Given records:
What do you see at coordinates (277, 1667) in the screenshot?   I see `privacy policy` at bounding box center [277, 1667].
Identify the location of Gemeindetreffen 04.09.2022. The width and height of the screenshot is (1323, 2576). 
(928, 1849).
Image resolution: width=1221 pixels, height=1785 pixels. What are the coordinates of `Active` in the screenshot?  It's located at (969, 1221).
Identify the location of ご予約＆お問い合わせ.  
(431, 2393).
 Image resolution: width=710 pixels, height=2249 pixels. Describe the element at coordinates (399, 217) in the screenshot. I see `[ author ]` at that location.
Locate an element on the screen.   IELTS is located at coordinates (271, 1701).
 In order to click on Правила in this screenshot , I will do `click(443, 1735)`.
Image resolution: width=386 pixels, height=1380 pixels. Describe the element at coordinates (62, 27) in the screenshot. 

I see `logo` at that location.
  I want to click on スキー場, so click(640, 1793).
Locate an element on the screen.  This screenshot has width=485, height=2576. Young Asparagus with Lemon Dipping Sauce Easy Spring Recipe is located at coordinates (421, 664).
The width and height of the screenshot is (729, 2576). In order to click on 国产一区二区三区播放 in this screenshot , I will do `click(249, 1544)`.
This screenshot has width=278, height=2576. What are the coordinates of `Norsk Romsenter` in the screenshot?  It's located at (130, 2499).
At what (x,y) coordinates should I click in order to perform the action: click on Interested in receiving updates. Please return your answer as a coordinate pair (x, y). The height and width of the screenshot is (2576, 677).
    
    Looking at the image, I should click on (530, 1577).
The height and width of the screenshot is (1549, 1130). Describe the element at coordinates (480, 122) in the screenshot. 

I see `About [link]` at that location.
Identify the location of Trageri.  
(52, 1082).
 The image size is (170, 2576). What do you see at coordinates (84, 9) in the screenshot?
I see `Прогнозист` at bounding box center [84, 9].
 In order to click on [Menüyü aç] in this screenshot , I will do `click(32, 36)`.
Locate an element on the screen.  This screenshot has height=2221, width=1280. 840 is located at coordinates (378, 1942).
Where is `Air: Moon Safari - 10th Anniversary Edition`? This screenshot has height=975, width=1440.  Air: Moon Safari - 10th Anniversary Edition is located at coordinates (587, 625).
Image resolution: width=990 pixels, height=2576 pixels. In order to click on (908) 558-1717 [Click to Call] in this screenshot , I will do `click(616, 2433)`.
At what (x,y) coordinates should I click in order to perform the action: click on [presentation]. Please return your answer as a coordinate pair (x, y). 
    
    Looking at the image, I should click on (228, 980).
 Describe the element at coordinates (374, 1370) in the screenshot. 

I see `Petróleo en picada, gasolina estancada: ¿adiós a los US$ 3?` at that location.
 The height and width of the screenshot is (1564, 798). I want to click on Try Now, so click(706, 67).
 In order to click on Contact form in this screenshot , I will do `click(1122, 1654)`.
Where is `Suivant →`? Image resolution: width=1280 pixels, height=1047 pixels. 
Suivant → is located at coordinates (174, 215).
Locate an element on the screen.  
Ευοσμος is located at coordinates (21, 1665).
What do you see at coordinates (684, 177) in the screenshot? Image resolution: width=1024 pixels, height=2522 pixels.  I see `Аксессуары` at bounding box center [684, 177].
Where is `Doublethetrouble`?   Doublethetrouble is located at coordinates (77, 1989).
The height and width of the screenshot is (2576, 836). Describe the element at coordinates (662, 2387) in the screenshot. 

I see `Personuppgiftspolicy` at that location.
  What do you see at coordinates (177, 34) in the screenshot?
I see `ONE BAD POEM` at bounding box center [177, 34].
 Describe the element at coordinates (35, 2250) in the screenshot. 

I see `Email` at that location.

What the task requires: From the line that contains "In order to click on Contact" to the last line of the data, write out each line exactly and add nothing.

Answer below:
 In order to click on Contact form in this screenshot , I will do `click(1122, 1654)`.
Where is `Suivant →`? Image resolution: width=1280 pixels, height=1047 pixels. 
Suivant → is located at coordinates (174, 215).
Locate an element on the screen.  
Ευοσμος is located at coordinates (21, 1665).
What do you see at coordinates (684, 177) in the screenshot? Image resolution: width=1024 pixels, height=2522 pixels.  I see `Аксессуары` at bounding box center [684, 177].
Where is `Doublethetrouble`?   Doublethetrouble is located at coordinates (77, 1989).
The height and width of the screenshot is (2576, 836). Describe the element at coordinates (662, 2387) in the screenshot. 

I see `Personuppgiftspolicy` at that location.
  What do you see at coordinates (177, 34) in the screenshot?
I see `ONE BAD POEM` at bounding box center [177, 34].
 Describe the element at coordinates (35, 2250) in the screenshot. 

I see `Email` at that location.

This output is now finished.